To check my method works and produces accurate results, I am going to do a pilot test, using the method stated. If my method is simple and produces accurate results, I will continue with the investigation. If not, I will alter my method and pilot test again until I am satisfied with my method and results.
Pilot Test Results
My results appear to be accurate as the oxygen released increases as the substrate is added. My method was simple to use and I found no fault with it, so I will continue with my investigation.
Obtaining Evidence
Investigation 1
Investigation 2
Investigation 3
Analysis
I have calculated the mean averages for each measurement over the 3 investigations and I have recorded them in the table below. I have plotted these averages on a graph on a separate sheet of graph paper.
Averages Table
My graph (see appendix) shows each curve to follow a pattern of a steep gradient at the beginning of the reaction, followed by a flatter slope as the reaction continues. One anomaly to this pattern is the 9cm3 result, as it has the steep gradient at the beginning, but this steepness continues, and does not flatten out as the other lines appear to do after a while. I think as my results all follow the same pattern, except the one curve, my results are accurate and reliable. I am not sure why this anomaly has occurred, but I think to improve my investigation, I could use more frequent concentration changes such as 2cm3 of hydrogen peroxide, 2.2cm3 of hydrogen peroxide, 2.4cm3 of hydrogen peroxide and so on. This would make the results a lot more reliable, and it would probably be easier to see a reason behind my anomalies as well.

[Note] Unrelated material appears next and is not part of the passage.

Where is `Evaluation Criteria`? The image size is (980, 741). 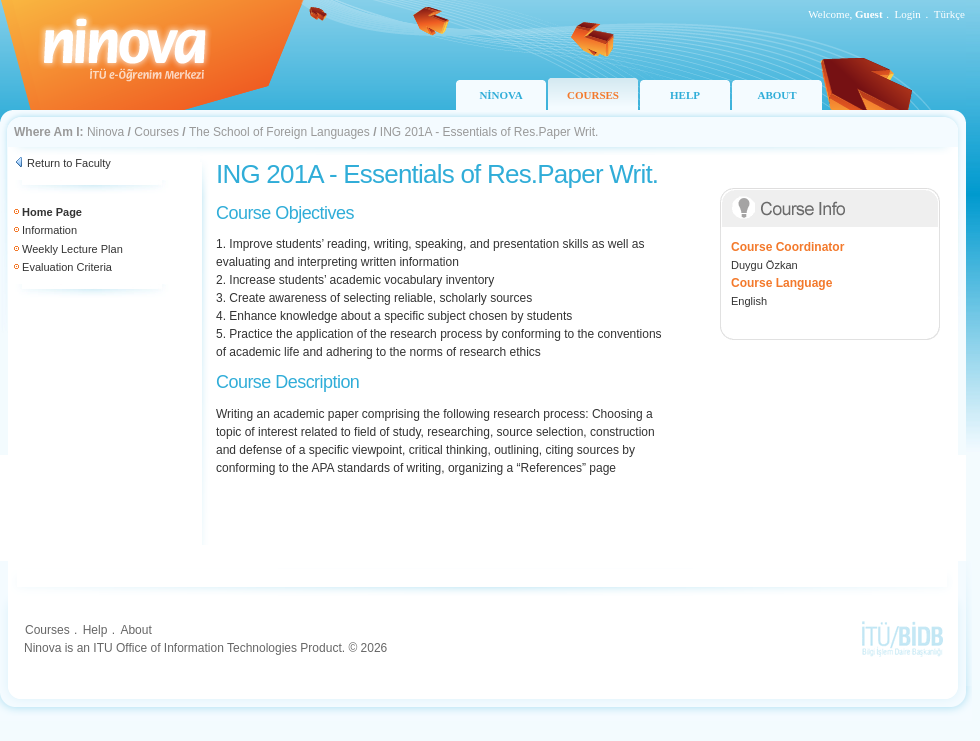 Evaluation Criteria is located at coordinates (67, 267).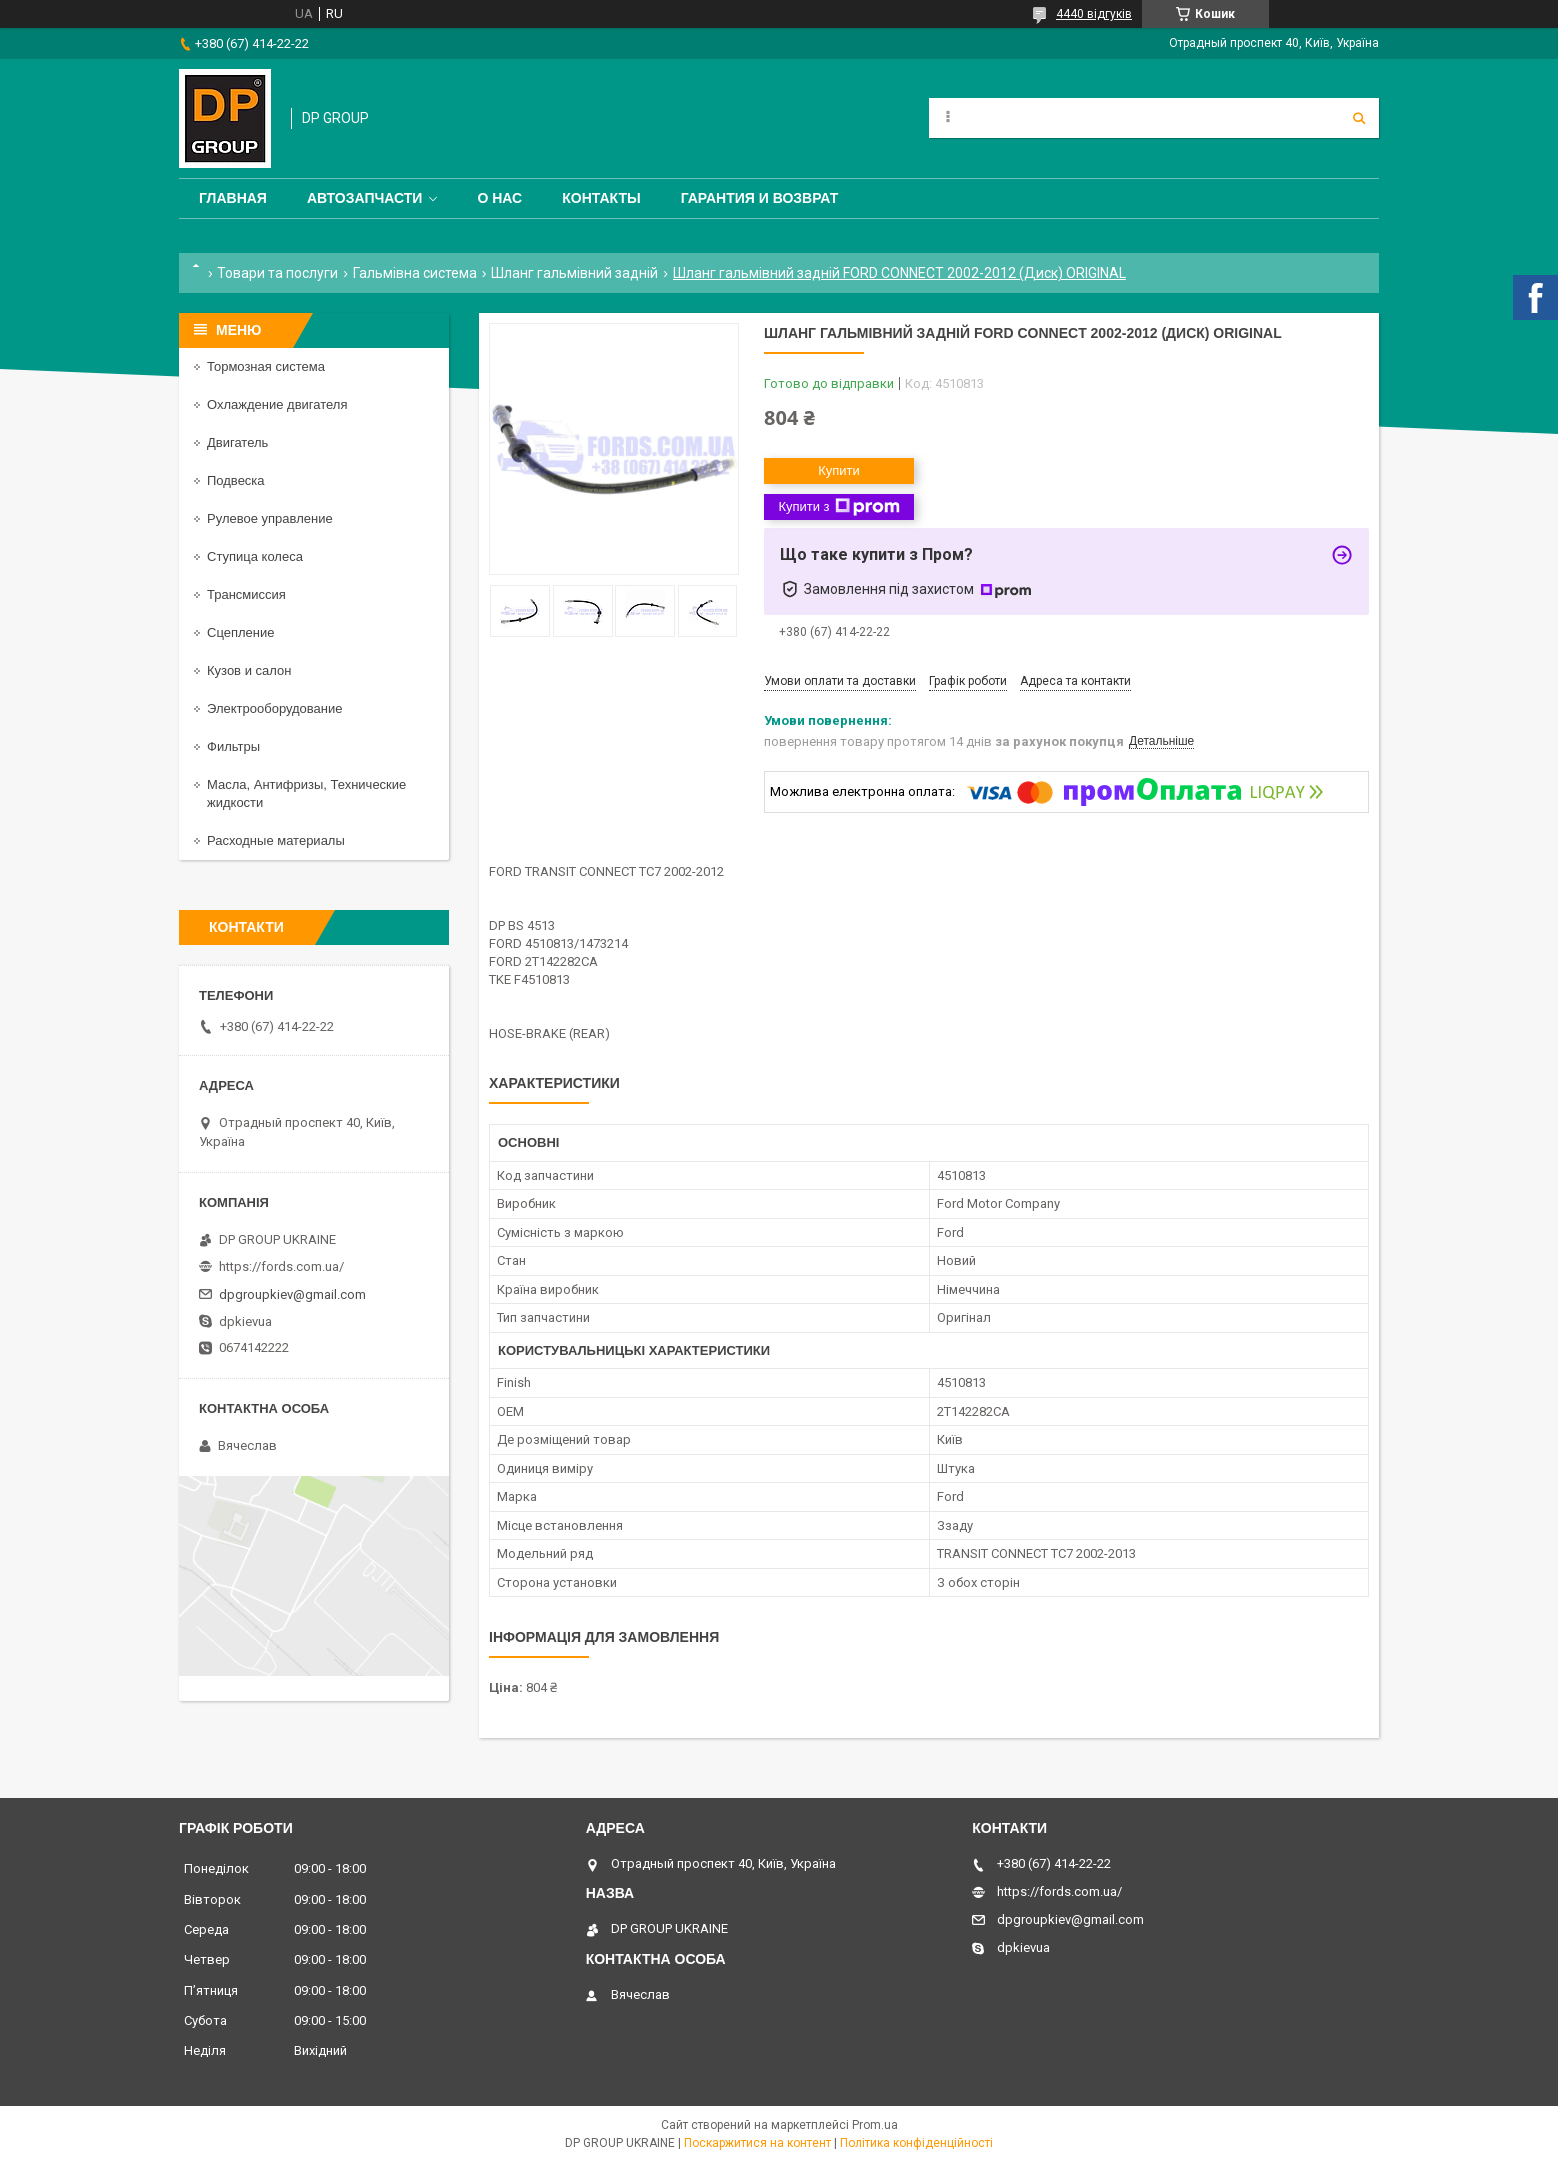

My results fit my prediction, as the steeper the line, the faster the reaction is reacting, so as the lines get steeper as the concentration gets larger, the rate of reaction is getting faster as the concentration increases, so my prediction is correct.
Evaluation
If I was to repeat my investigation, I would take more accurate readings by using more frequent hydrogen peroxide concentration measurements as explained above. Also, using a bigger range of values, e.g. from 0.2cm3 of hydrogen peroxide and measuring every 0.2cm3 up to a higher value e.g. 20cm3 would give me a larger range of measurements to work with, and would ensure more accurate and reliable results. I think my method was reliable as my results, despite the one anomaly, supported my prediction, which was accurate due to my scientific knowledge of the collision theory.
Conclusion
The higher the concentration in a reaction, the faster the reaction rate.